AI-BASED ANALYSIS OF AN EXTRACELLULAR MOTIF OF APP REQUIRED FOR ITS ENDOCYTOSIS IN NEURONAL AND NON-NEURONAL CELL TYPES

The intracellular sorting and internalization of type I transmembrane proteins such as APP is typically mediated by short cytoplasmic motifs (e.g., NPTY, YTSI). APP localization within specific compartments of the secretory pathway critically influences its processing, as β-secretase (BACE1) activity is highest in endosomes. Endocytosis therefore plays a central role in amyloid-β (Aβ) production.
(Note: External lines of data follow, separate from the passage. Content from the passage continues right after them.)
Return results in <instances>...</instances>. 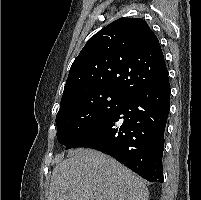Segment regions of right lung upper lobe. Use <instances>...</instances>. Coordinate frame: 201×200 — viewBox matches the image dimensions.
I'll list each match as a JSON object with an SVG mask.
<instances>
[{
	"label": "right lung upper lobe",
	"instance_id": "obj_1",
	"mask_svg": "<svg viewBox=\"0 0 201 200\" xmlns=\"http://www.w3.org/2000/svg\"><path fill=\"white\" fill-rule=\"evenodd\" d=\"M167 73L160 43L147 23L121 18L87 41L70 68L61 102L102 90L129 96Z\"/></svg>",
	"mask_w": 201,
	"mask_h": 200
}]
</instances>
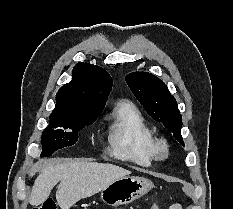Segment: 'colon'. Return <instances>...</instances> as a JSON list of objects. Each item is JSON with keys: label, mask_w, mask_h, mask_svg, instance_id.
<instances>
[{"label": "colon", "mask_w": 233, "mask_h": 209, "mask_svg": "<svg viewBox=\"0 0 233 209\" xmlns=\"http://www.w3.org/2000/svg\"><path fill=\"white\" fill-rule=\"evenodd\" d=\"M34 209H57V205L53 199H47L40 206ZM151 209H159V206L154 204Z\"/></svg>", "instance_id": "colon-1"}]
</instances>
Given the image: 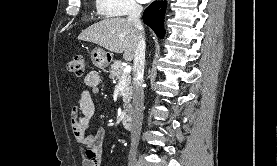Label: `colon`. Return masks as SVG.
Segmentation results:
<instances>
[{
	"instance_id": "colon-1",
	"label": "colon",
	"mask_w": 277,
	"mask_h": 166,
	"mask_svg": "<svg viewBox=\"0 0 277 166\" xmlns=\"http://www.w3.org/2000/svg\"><path fill=\"white\" fill-rule=\"evenodd\" d=\"M69 71L76 76H82L85 70L84 58L81 55L74 56L68 64Z\"/></svg>"
}]
</instances>
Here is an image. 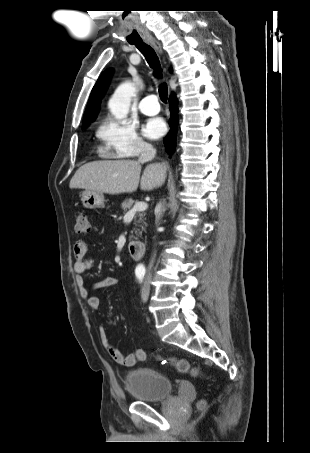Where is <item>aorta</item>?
<instances>
[{
	"label": "aorta",
	"instance_id": "762f6f07",
	"mask_svg": "<svg viewBox=\"0 0 310 453\" xmlns=\"http://www.w3.org/2000/svg\"><path fill=\"white\" fill-rule=\"evenodd\" d=\"M135 92L136 88L130 81H126L117 87L108 103L110 112L116 119H124L127 116Z\"/></svg>",
	"mask_w": 310,
	"mask_h": 453
}]
</instances>
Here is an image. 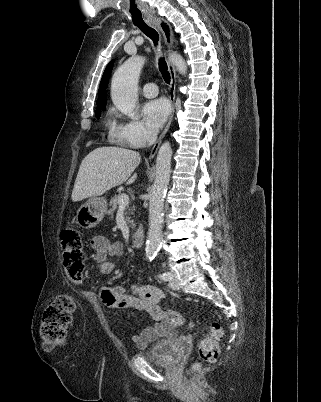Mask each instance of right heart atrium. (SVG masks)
Masks as SVG:
<instances>
[{"label":"right heart atrium","instance_id":"right-heart-atrium-1","mask_svg":"<svg viewBox=\"0 0 321 402\" xmlns=\"http://www.w3.org/2000/svg\"><path fill=\"white\" fill-rule=\"evenodd\" d=\"M111 136L132 148L143 147L154 139L153 132L137 119H126L116 124Z\"/></svg>","mask_w":321,"mask_h":402}]
</instances>
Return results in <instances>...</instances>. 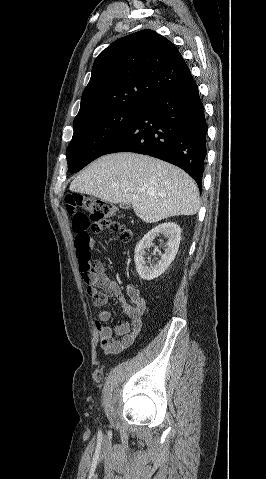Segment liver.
Segmentation results:
<instances>
[{
    "mask_svg": "<svg viewBox=\"0 0 266 479\" xmlns=\"http://www.w3.org/2000/svg\"><path fill=\"white\" fill-rule=\"evenodd\" d=\"M69 189L114 204L131 203L136 216L146 223L194 215L199 210L198 187L187 173L135 153L98 158L74 178Z\"/></svg>",
    "mask_w": 266,
    "mask_h": 479,
    "instance_id": "liver-1",
    "label": "liver"
}]
</instances>
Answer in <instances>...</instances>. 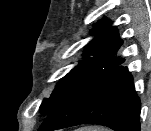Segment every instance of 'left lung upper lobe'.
<instances>
[{
    "label": "left lung upper lobe",
    "mask_w": 151,
    "mask_h": 131,
    "mask_svg": "<svg viewBox=\"0 0 151 131\" xmlns=\"http://www.w3.org/2000/svg\"><path fill=\"white\" fill-rule=\"evenodd\" d=\"M110 25V20L99 21V28L95 27L97 33L95 39L86 46L84 60L60 80L49 98L43 100L39 110L42 115L48 116L53 112L73 84L89 69L93 67L111 69L123 63L122 59H114L123 42L119 39L116 29Z\"/></svg>",
    "instance_id": "5c2ea615"
}]
</instances>
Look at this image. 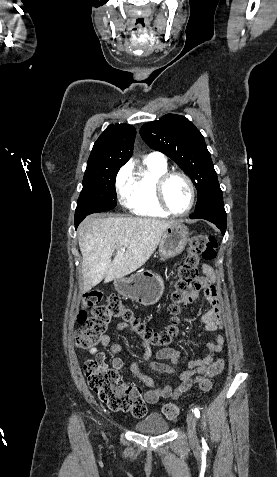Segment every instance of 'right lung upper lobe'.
Wrapping results in <instances>:
<instances>
[{
  "label": "right lung upper lobe",
  "instance_id": "right-lung-upper-lobe-1",
  "mask_svg": "<svg viewBox=\"0 0 277 477\" xmlns=\"http://www.w3.org/2000/svg\"><path fill=\"white\" fill-rule=\"evenodd\" d=\"M136 130L129 124H111L95 142L85 173L123 166L132 156Z\"/></svg>",
  "mask_w": 277,
  "mask_h": 477
}]
</instances>
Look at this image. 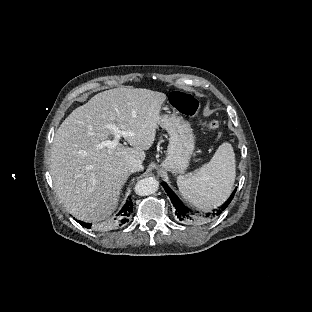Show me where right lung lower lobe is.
Masks as SVG:
<instances>
[{
	"instance_id": "obj_1",
	"label": "right lung lower lobe",
	"mask_w": 312,
	"mask_h": 312,
	"mask_svg": "<svg viewBox=\"0 0 312 312\" xmlns=\"http://www.w3.org/2000/svg\"><path fill=\"white\" fill-rule=\"evenodd\" d=\"M133 209V202L131 201V198L129 197V200H127L126 204L122 207L121 211L117 214V216H119L118 218H115V220H118L117 223H125L128 221L127 217L130 216V213L132 212ZM78 223H80L82 226L86 227V228H91L92 224H87V223H83L81 221H78ZM119 224V225H121Z\"/></svg>"
}]
</instances>
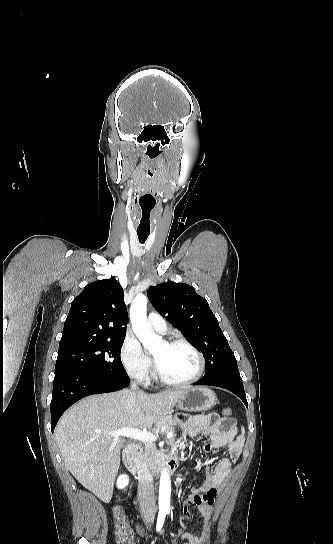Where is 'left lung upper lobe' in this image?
Returning a JSON list of instances; mask_svg holds the SVG:
<instances>
[{
	"label": "left lung upper lobe",
	"instance_id": "5c2ea615",
	"mask_svg": "<svg viewBox=\"0 0 333 544\" xmlns=\"http://www.w3.org/2000/svg\"><path fill=\"white\" fill-rule=\"evenodd\" d=\"M148 298L160 315L199 347L206 363L204 377L226 371L239 373L218 320L192 286L167 281L151 287Z\"/></svg>",
	"mask_w": 333,
	"mask_h": 544
}]
</instances>
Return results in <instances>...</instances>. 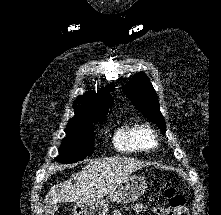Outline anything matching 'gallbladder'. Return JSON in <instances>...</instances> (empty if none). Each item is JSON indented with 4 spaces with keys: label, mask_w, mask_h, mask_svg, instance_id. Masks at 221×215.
Masks as SVG:
<instances>
[{
    "label": "gallbladder",
    "mask_w": 221,
    "mask_h": 215,
    "mask_svg": "<svg viewBox=\"0 0 221 215\" xmlns=\"http://www.w3.org/2000/svg\"><path fill=\"white\" fill-rule=\"evenodd\" d=\"M58 205L57 204H46L45 206V215H54L57 211Z\"/></svg>",
    "instance_id": "gallbladder-1"
}]
</instances>
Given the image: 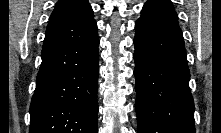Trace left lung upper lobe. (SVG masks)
Returning <instances> with one entry per match:
<instances>
[{
	"label": "left lung upper lobe",
	"mask_w": 221,
	"mask_h": 133,
	"mask_svg": "<svg viewBox=\"0 0 221 133\" xmlns=\"http://www.w3.org/2000/svg\"><path fill=\"white\" fill-rule=\"evenodd\" d=\"M139 20L178 26V15L169 0H148Z\"/></svg>",
	"instance_id": "1"
}]
</instances>
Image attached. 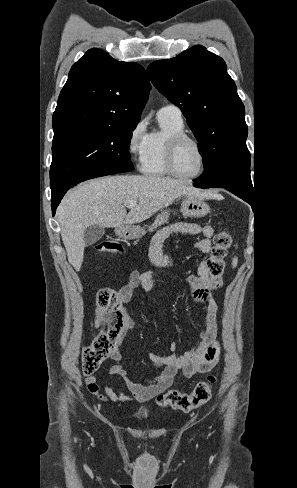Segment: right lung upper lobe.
I'll list each match as a JSON object with an SVG mask.
<instances>
[{
    "mask_svg": "<svg viewBox=\"0 0 297 488\" xmlns=\"http://www.w3.org/2000/svg\"><path fill=\"white\" fill-rule=\"evenodd\" d=\"M144 68L88 50L71 68L53 114L54 135L76 129L136 126L148 99Z\"/></svg>",
    "mask_w": 297,
    "mask_h": 488,
    "instance_id": "obj_1",
    "label": "right lung upper lobe"
}]
</instances>
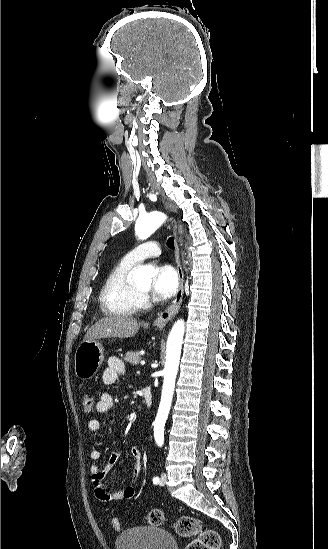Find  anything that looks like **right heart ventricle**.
<instances>
[{
  "label": "right heart ventricle",
  "instance_id": "1",
  "mask_svg": "<svg viewBox=\"0 0 328 549\" xmlns=\"http://www.w3.org/2000/svg\"><path fill=\"white\" fill-rule=\"evenodd\" d=\"M138 265L125 255L111 271L100 292L101 319H137L135 306L142 303L132 293L131 277Z\"/></svg>",
  "mask_w": 328,
  "mask_h": 549
}]
</instances>
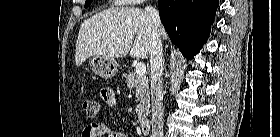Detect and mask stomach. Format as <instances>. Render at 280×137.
I'll return each instance as SVG.
<instances>
[{"label":"stomach","mask_w":280,"mask_h":137,"mask_svg":"<svg viewBox=\"0 0 280 137\" xmlns=\"http://www.w3.org/2000/svg\"><path fill=\"white\" fill-rule=\"evenodd\" d=\"M90 64L93 72L102 78L110 79L117 73V65L113 59L93 56Z\"/></svg>","instance_id":"0dacf381"}]
</instances>
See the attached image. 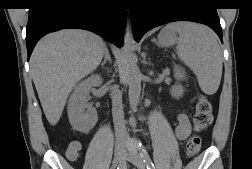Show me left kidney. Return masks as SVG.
Instances as JSON below:
<instances>
[{
  "label": "left kidney",
  "instance_id": "obj_1",
  "mask_svg": "<svg viewBox=\"0 0 252 169\" xmlns=\"http://www.w3.org/2000/svg\"><path fill=\"white\" fill-rule=\"evenodd\" d=\"M175 71H176V73H175L176 78L179 79V78L183 77L184 73L182 72L181 69L176 67ZM170 92H171L172 97L179 98L180 96L183 95L184 89H183V87L181 85H175V86L172 87Z\"/></svg>",
  "mask_w": 252,
  "mask_h": 169
}]
</instances>
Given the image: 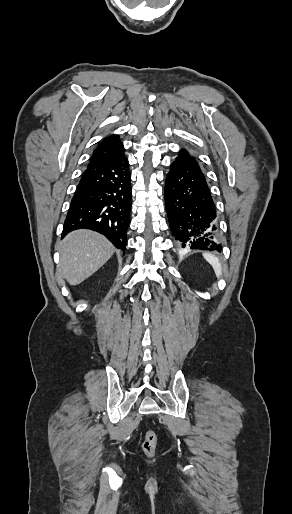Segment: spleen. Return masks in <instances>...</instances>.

To gain a deeper understanding of APP endocytosis, we established an antibody uptake assay combined with an AI-based image analysis pipeline, enabling unbiased, high-throughput, and highly reproducible analysis across large datasets. Using this approach we observed that perturbation of the extracellular motif located between the β- and α-cleavage sites of APP significantly reduces APP internalization, to a similar extend as deletion of the intracellular NPTY motif. Notably, this effect is conserved across multiple neuronal and non-neuronal cell lines. These findings indicate that, in addition to the well-established intracellular motifs, extracellular domains can critically influence APP endocytosis. We therefore propose that this extracellular region modulates endocytic trafficking indirectly, potentially by engaging extracellular binding partners or co-receptors that couple to the intracellular endocytic machinery. To further validate our hypothesis we will systematically combine the uptake assay with targeted knockdowns of putative co-receptors to identify extracellular interaction partners required for APP internalization.
Together, this work suggests a previously unappreciated role of extracellular determinants in the regulation of APP endocytosis and provides a framework to explore how extracellular interactions may influence amyloidogenic processing.